Loren ließ seinen Blick über das Publikum schweifen und stellte belustigt fest, daß fast alle beide Hände so hielten, daß sie voll zu sehen waren. Er entdeckte niemanden mit dem typisch geistesabwesenden Blick, der darauf hindeutete, daß über einen verborgenen Tastenblock eine private Botschaft übermittelt wurde. Aber irgendwie meldeten sich doch eine Menge Leute zu Wort.
015 WIE WÄRE ES MIT EINEM KOMPROMISS? EINIGE VON UNS MÖCHTEN VIELLEICHT LIEBER HIERBLEIBEN. DAS SCHIFF KÖNNTE WEITERFLIEGEN.

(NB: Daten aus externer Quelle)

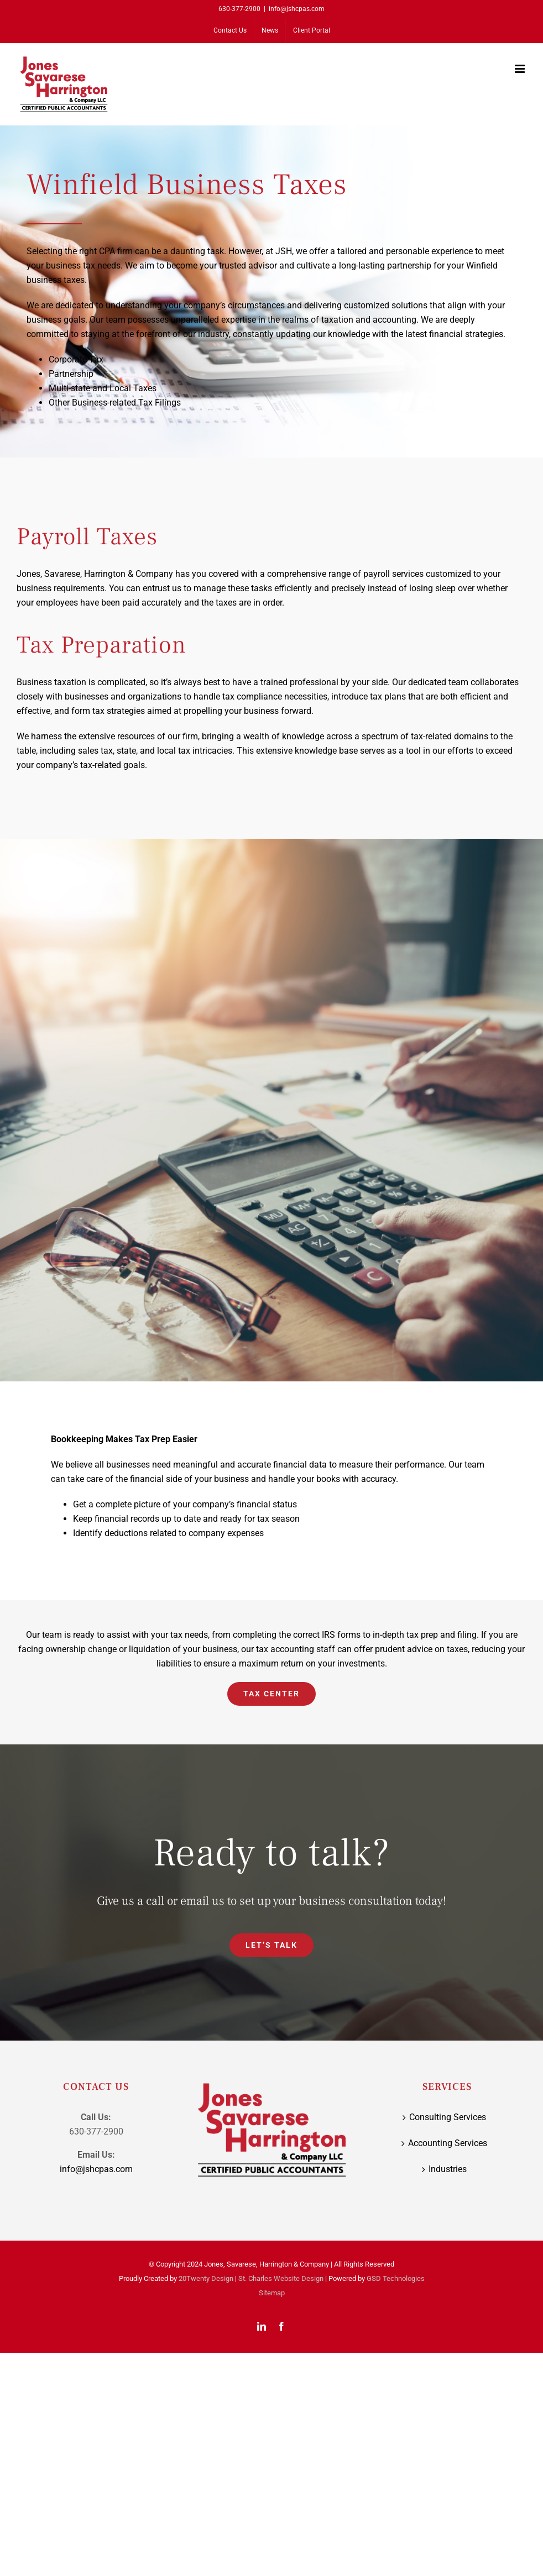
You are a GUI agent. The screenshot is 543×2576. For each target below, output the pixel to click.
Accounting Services (447, 2143)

Kaldor verschaffte sich durch Klopfen Aufmerksamkeit. „Das ist nicht die Resolution, über die wir sprechen“, sagte er, „aber es wurde zur Kenntnis genommen.“
„Zu Antwort Null Null Zwei“, sagte Kapitän Bey und dachte gerade noch rechtzeitig daran, sich durch ein Nicken vom Vorsitzenden das Wort erteilen zu lassen, „die Zahl lautet achtundneunzig Prozent. Es würde mich nicht überraschen, wenn wir eine bessere Chance hätten, Sagan Zwei zu erreichen, als die Nordoder die Südinsel, über Wasser zu bleiben.“
021 BIS AUF KRAKAN, GEGEN DEN SIE NICHT VIEL MACHEN KÖNNEN, HABEN DIE LASSANER KEINE ERNSTHAFTEN PROBLEME. VIELLEICHT SOLLTEN WIR IHNEN EIN PAAR HINTERLASSEN. KNR.
Das mußte — mal sehen — natürlich, Kingsley Rasmussen sein. Offensichtlich hatte er nicht den Wunsch, inkognito zu bleiben. Er drückte eine Überlegung aus, die irgendwann fast alle einmal angestellt hatten.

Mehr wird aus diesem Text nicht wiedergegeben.